To investigate self-assessed oral health and oral health behaviours of adults in Tehran, Iran.
Methods:
Seven-digit numbers resembling real phone numbers were drawn using a two-stage stratified random technique to represent adults in Tehran. A total of 1,307 adults answered the calls by four trained interviewers, and 1,086 (83%) accepted to be interviewed. After excluding edentulous (n=18) respondents and those with no dental visit (n=67), the final sample comprised 1,001 subjects. Of them, 58% were women and 61% were under 35 years of age. The question about self-assessed oral health offered six options, later dichotomized as good or poor. Self-assessed need for dental treatment was later categorized as being major or minor. The interview also covered time since and reason for the most recent dental visit, frequency of tooth brushing and presence of gingival bleeding. Age, gender and level of education served as background information. Statistical analysis included Chi-square test and logistic regression.

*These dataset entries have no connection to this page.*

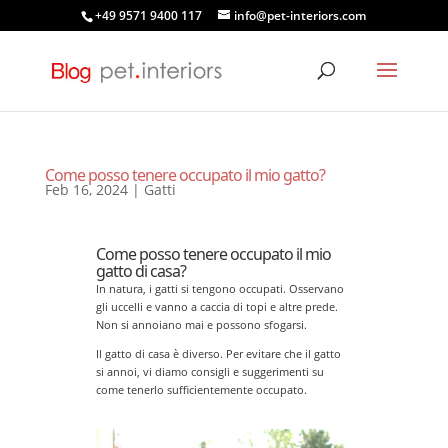
+49 9571 9400 117
info@pet-interiors.com
Come posso tenere occupato il mio gatto?
Feb 16, 2024
|
Gatti
Come posso tenere occupato il mio
gatto di casa?
In natura, i gatti si tengono occupati. Osservano
gli uccelli e vanno a caccia di topi e altre prede.
Non si annoiano mai e possono sfogarsi.
Il gatto di casa è diverso. Per evitare che il gatto
si annoi, vi diamo consigli e suggerimenti su
come tenerlo sufficientemente occupato.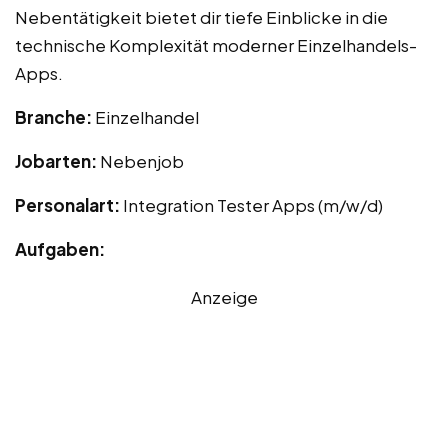
Nebentätigkeit bietet dir tiefe Einblicke in die
technische Komplexität moderner Einzelhandels-
Apps.
Branche:
Einzelhandel
Jobarten:
Nebenjob
Personalart:
Integration Tester Apps (m/w/d)
Aufgaben:
Anzeige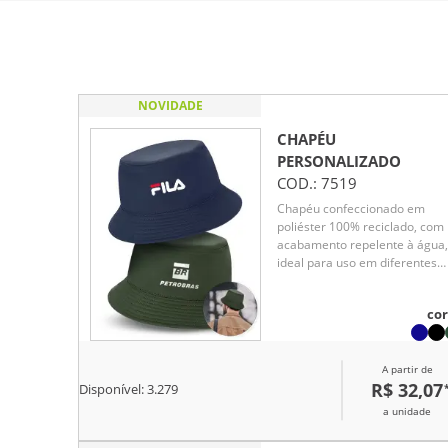
NOVIDADE
CHAPÉU
PERSONALIZADO
COD.:
7519
Chapéu confeccionado em
poliéster 100% reciclado, com
acabamento repelente à água,
ideal para uso em diferentes
condições climáticas. Leve,
confortável e prático, oferece
cor
proteção no dia a dia, faça ch
ou sol. Excelente opção de
brinde corporativo sustentável
A partir de
versátil.
R$ 32,07
Disponível:
3.279
a unidade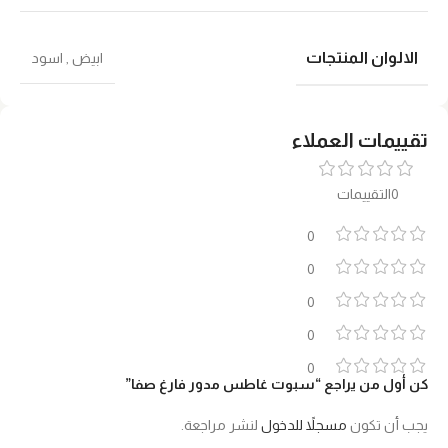
الالوان المنتجات
ابيض
,
اسود
تقييمات العملاء
0التقييمات
0
0
0
0
0
كن أول من يراجع “سبوت غاطس مدور فارغ صفا”
يجب أن تكون
مسجلاً للدخول
لنشر مراجعة.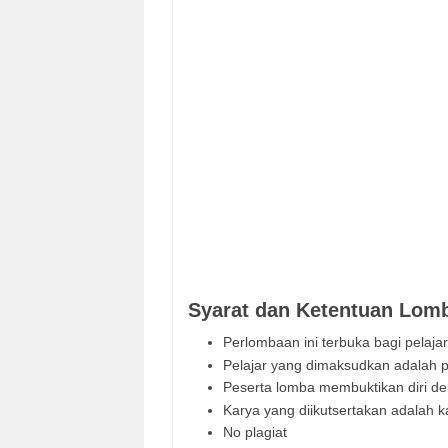
Syarat dan Ketentuan Lom
Perlombaan ini terbuka bagi pelajar
Pelajar yang dimaksudkan adalah 
Peserta lomba membuktikan diri den
Karya yang diikutsertakan adalah ka
No plagiat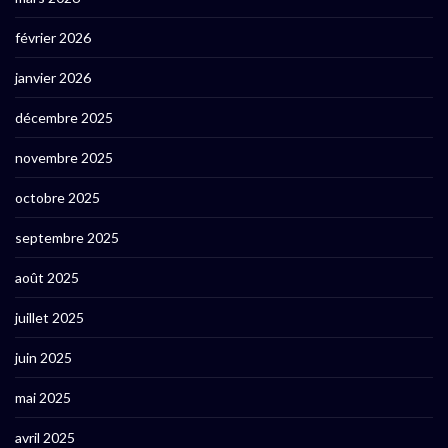
février 2026
janvier 2026
décembre 2025
novembre 2025
octobre 2025
septembre 2025
août 2025
juillet 2025
juin 2025
mai 2025
avril 2025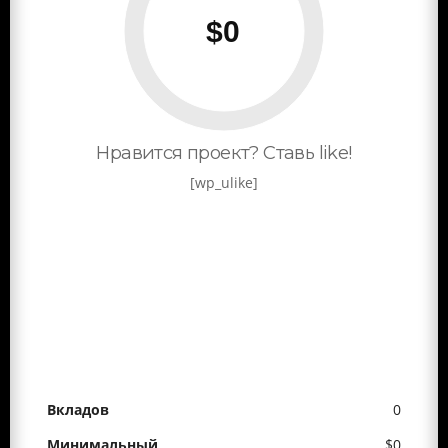
Нравится проект? Ставь like!
[wp_ulike]
0
$0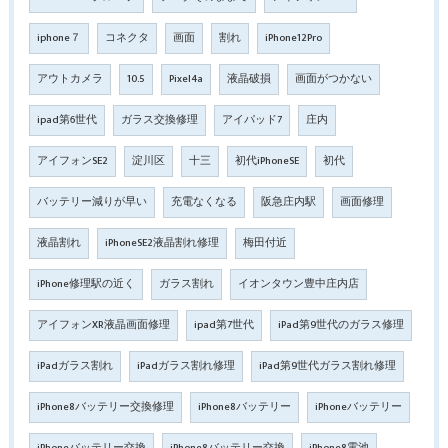
iphone７
コネクタ
画面
割れ
iPhone12Pro
アウトカメラ
10.5
Pixel4a
液晶破損
画面がつかない
ipad第6世代
ガラス交換修理
アイパッド7
庄内
アイフォンSE2
淀川区
十三
初代iPhoneSE
初代
バッテリー減りが早い
充電なくなる
阪急庄内駅
画面修理
液晶割れ
iPhoneSE2液晶割れ修理
梅田付近
iPhone修理駅の近く
ガラス割れ
イオンタウン豊中庄内店
アイフォンXR液晶画面修理
ipad第7世代
iPad第9世代のガラス修理
iPadガラス割れ
iPadガラス割れ修理
iPad第9世代ガラス割れ修理
iPhone8バッテリー交換修理
iPhone8バッテリー
iPhoneバッテリー
iPhoneバッテリー交換
iPhone8バッテリー交換
iPhone8電池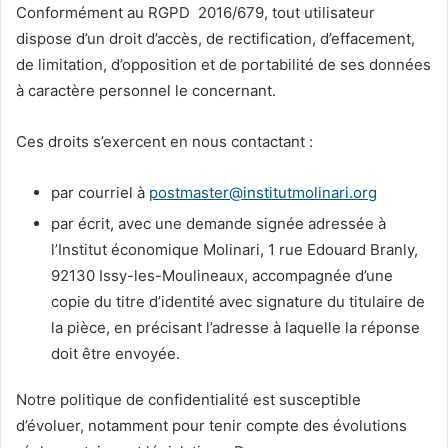
Conformément au RGPD 2016/679, tout utilisateur
dispose d’un droit d’accès, de rectification, d’effacement,
de limitation, d’opposition et de portabilité de ses données
à caractère personnel le concernant.
Ces droits s’exercent en nous contactant :
par courriel à
postmaster@institutmolinari.org
par écrit, avec une demande signée adressée à
l’Institut économique Molinari, 1 rue Edouard Branly,
92130 Issy-les-Moulineaux, accompagnée d’une
copie du titre d’identité avec signature du titulaire de
la pièce, en précisant l’adresse à laquelle la réponse
doit être envoyée.
Notre politique de confidentialité est susceptible
d’évoluer, notamment pour tenir compte des évolutions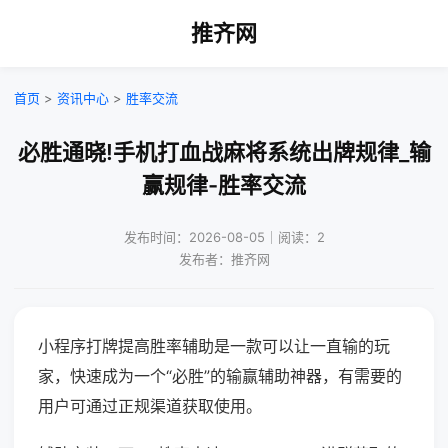
推齐网
首页
>
资讯中心
>
胜率交流
必胜通晓!手机打血战麻将系统出牌规律_输
赢规律-胜率交流
发布时间：2026-08-05｜阅读：2
发布者：推齐网
小程序打牌提高胜率辅助是一款可以让一直输的玩
家，快速成为一个“必胜”的输赢辅助神器，有需要的
用户可通过正规渠道获取使用。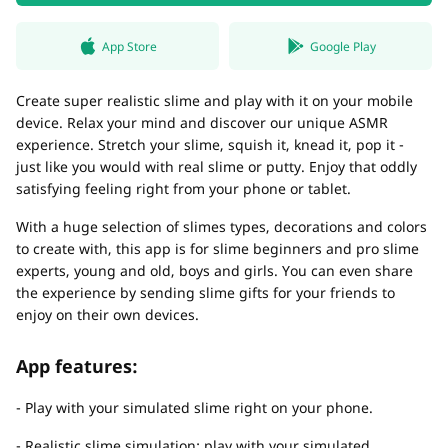
App Store
Google Play
Create super realistic slime and play with it on your mobile
device. Relax your mind and discover our unique ASMR
experience. Stretch your slime, squish it, knead it, pop it -
just like you would with real slime or putty. Enjoy that oddly
satisfying feeling right from your phone or tablet.
With a huge selection of slimes types, decorations and colors
to create with, this app is for slime beginners and pro slime
experts, young and old, boys and girls. You can even share
the experience by sending slime gifts for your friends to
enjoy on their own devices.
App features:
- Play with your simulated slime right on your phone.
- Realistic slime simulation: play with your simulated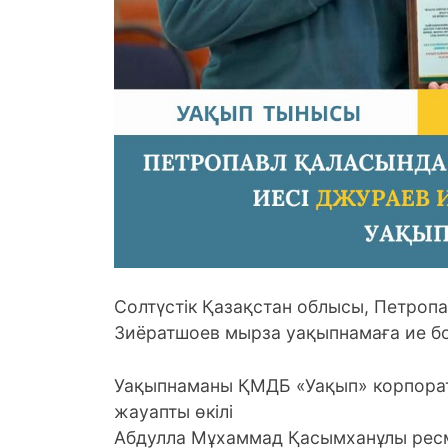
Солтүстік Қазақстан облысы, Петроп
Зиёратшоев мырза уақыпнамаға ие б
Уақыпнаманы ҚМДБ «Уақып» корпора
жауапты өкілі
Абдулла Мұхаммад Қасымханұлы ресм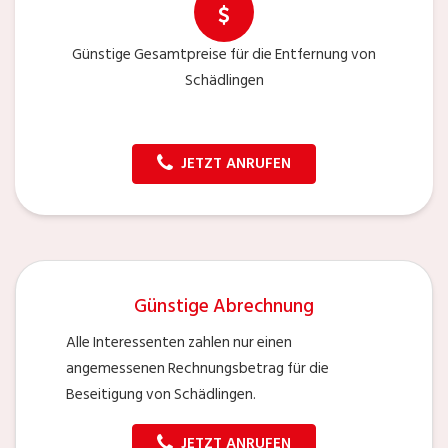
Günstige Gesamtpreise für die Entfernung von
Schädlingen
JETZT ANRUFEN
Günstige Abrechnung
Alle Interessenten zahlen nur einen
angemessenen Rechnungsbetrag für die
Beseitigung von Schädlingen.
JETZT ANRUFEN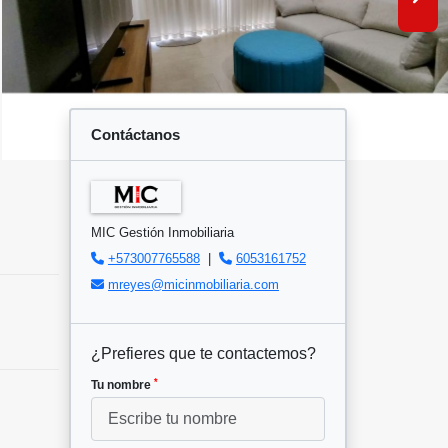
Contáctanos
MIC Gestión Inmobiliaria
+573007765588
|
6053161752
mreyes@micinmobiliaria.com
¿Prefieres que te contactemos?
*
Tu nombre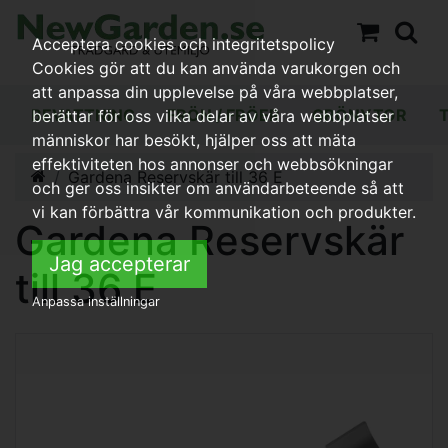
Acceptera cookies och integritetspolicy
Cookies gör att du kan använda varukorgen och
att anpassa din upplevelse på våra webbplatser,
BEVATTNING
FRÖN / FRÖER
GRÖNYTOR
berättar för oss vilka delar av våra webbplatser
människor har besökt, hjälper oss att mäta
effektiviteten hos annonser och webbsökningar
Gardena Reservskär till 36 E
och ger oss insikter om användarbeteende så att
vi kan förbättra vår kommunikation och produkter.
Gardena Reservskär
Jag accepterar
till 36 E
Anpassa inställningar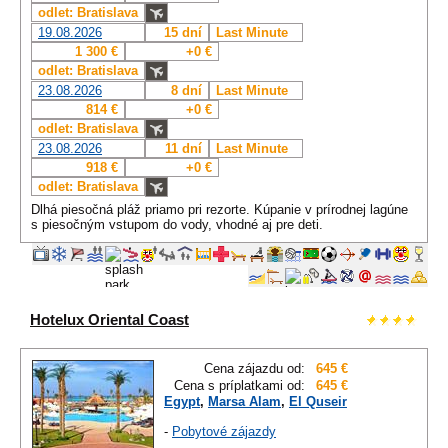
odlet: Bratislava
19.08.2026
15 dní
Last Minute
1 300 €
+0 €
odlet: Bratislava
23.08.2026
8 dní
Last Minute
814 €
+0 €
odlet: Bratislava
23.08.2026
11 dní
Last Minute
918 €
+0 €
odlet: Bratislava
Dlhá piesočná pláž priamo pri rezorte. Kúpanie v prírodnej lagúne
s piesočným vstupom do vody, vhodné aj pre deti.
Hotelux Oriental Coast
Cena zájazdu od:
645 €
Cena s príplatkami od:
645 €
Egypt
,
Marsa Alam
,
El Quseir
-
Pobytové zájazdy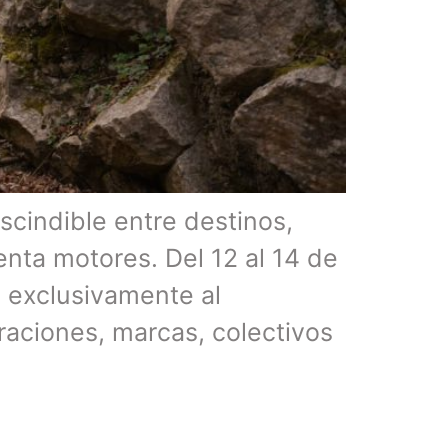
scindible entre destinos,
enta motores. Del 12 al 14 de
 exclusivamente al
raciones, marcas, colectivos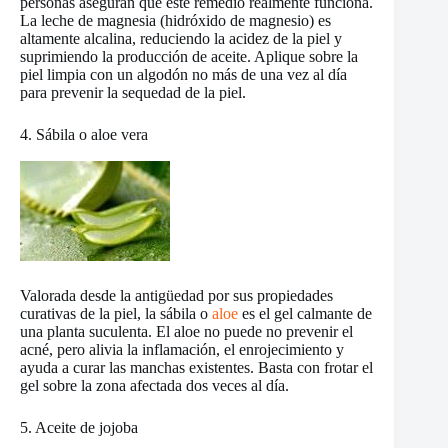
personas aseguran que este remedio realmente funciona.
La leche de magnesia (hidróxido de magnesio) es
altamente alcalina, reduciendo la acidez de la piel y
suprimiendo la producción de aceite. Aplique sobre la
piel limpia con un algodón no más de una vez al día
para prevenir la sequedad de la piel.
4. Sábila o aloe vera
Valorada desde la antigüedad por sus propiedades
curativas de la piel, la sábila o
aloe
es el gel calmante de
una planta suculenta. El aloe no puede no prevenir el
acné, pero alivia la inflamación, el enrojecimiento y
ayuda a curar las manchas existentes. Basta con frotar el
gel sobre la zona afectada dos veces al día.
5. Aceite de jojoba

Results: Of all, 48% assessed their oral health as poor with no difference by gender or age. Those with low level of education (61%) or income (60%) assessed their oral health as poor compared with 45% of those better off (p<0.01). Self-assessed need of dental treatment was major for 43% of all respondents being greatest (p<0.01) for those with low level of education (54%) or income (53%). Of all, 14% reported gingival bleeding, 57% less-than-daily tooth brushing and 84% dental problem as reason for their most recent dental visit. Logistic regression model showed that gingival bleeding (OR=2.5), problem-based dental visit (OR=2.0) or less-than-daily tooth brushing (OR=1.8) were related to respondents assessing their oral health as poor.
Conclusions: Self-assessed oral health was related to individual’s reported oral health behaviour and reason for dental visit.